**WORK TO COMPLETE:** Your task is to find every line in the records that holds the string "Popper" and copy it.

**DATASET CONTENT:**

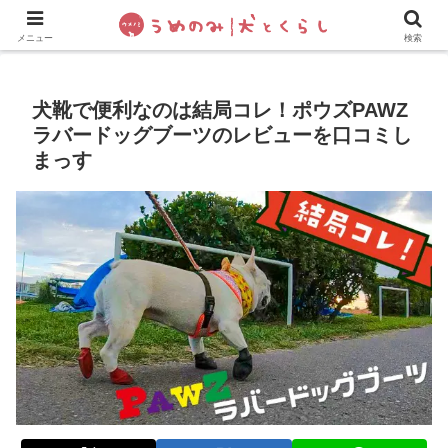
犬の手作りご飯
フレブル飼い方・しつけ
ペットグッズ&
メニュー
検索
犬靴で便利なのは結局コレ！ポウズPAWZ
ラバードッグブーツのレビューを口コミし
まっす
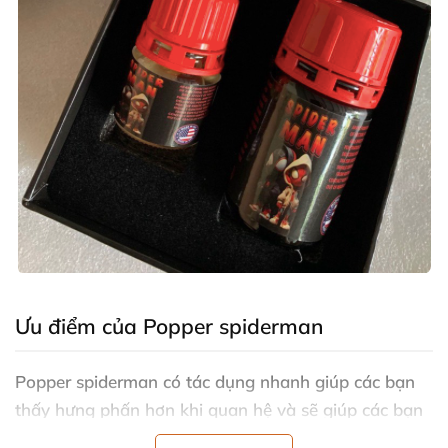
Ưu điểm
của Popper spiderman
Popper spiderman
có tác dụng nhanh giúp
các bạn
thấy hưng phấn hơn khi quan hệ
và
sẽ giúp
các bạn
giảm đau đồng thời tăng thêm thời gian quan hệ làm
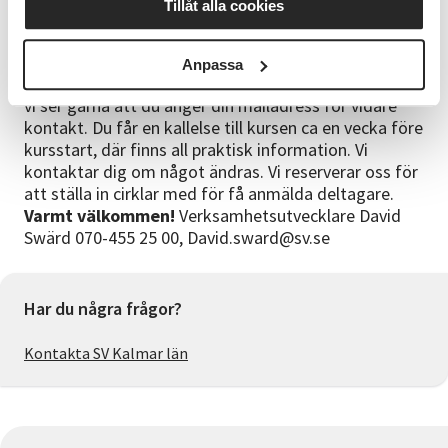
Tillåt alla cookies
träff nummer fyra och kommer även den handla om
Jean Baptiste Bernadotte
Lokal:
Föreläsningarna
hålls på Studieförbundet Vuxenskolan, Kolonivägen 5,
Anpassa
Västervik
Bra att veta:
Din anmälan är bindande och
vi ser gärna att du anger din mailadress för vidare
kontakt. Du får en kallelse till kursen ca en vecka före
kursstart, där finns all praktisk information. Vi
kontaktar dig om något ändras. Vi reserverar oss för
att ställa in cirklar med för få anmälda deltagare.
Varmt välkommen!
Verksamhetsutvecklare David
Swärd 070-455 25 00, David.sward@sv.se
Har du några frågor?
Kontakta SV Kalmar län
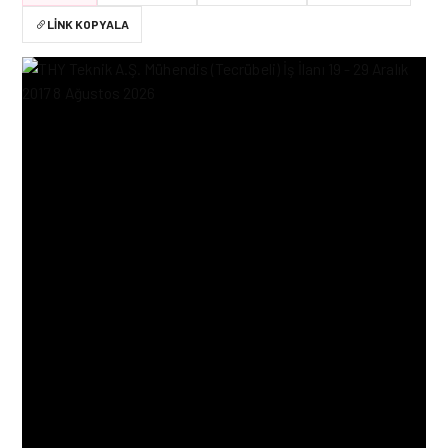
LINK KOPYALA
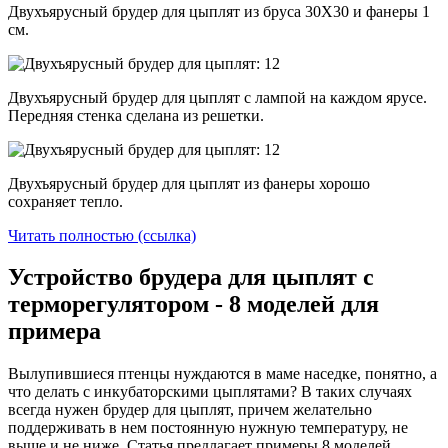
Двухъярусный брудер для цыплят из бруса 30Х30 и фанеры 1
см.
Двухъярусный брудер для цыплят с лампой на каждом ярусе.
Передняя стенка сделана из решетки.
Двухъярусный брудер для цыплят из фанеры хорошо
сохраняет тепло.
Читать полностью (ссылка)
Устройство брудера для цыплят с
терморегулятором - 8 моделей для
примера
Вылупившиеся птенцы нуждаются в маме наседке, понятно, а
что делать с инкубаторскими цыплятами? В таких случаях
всегда нужен брудер для цыплят, причем желательно
поддерживать в нем постоянную нужную температуру, не
выше и не ниже. Статья предлагает примеры 8 моделей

**RESPONSE TO THE TASK:**
của Popper spiderman
Popper spiderman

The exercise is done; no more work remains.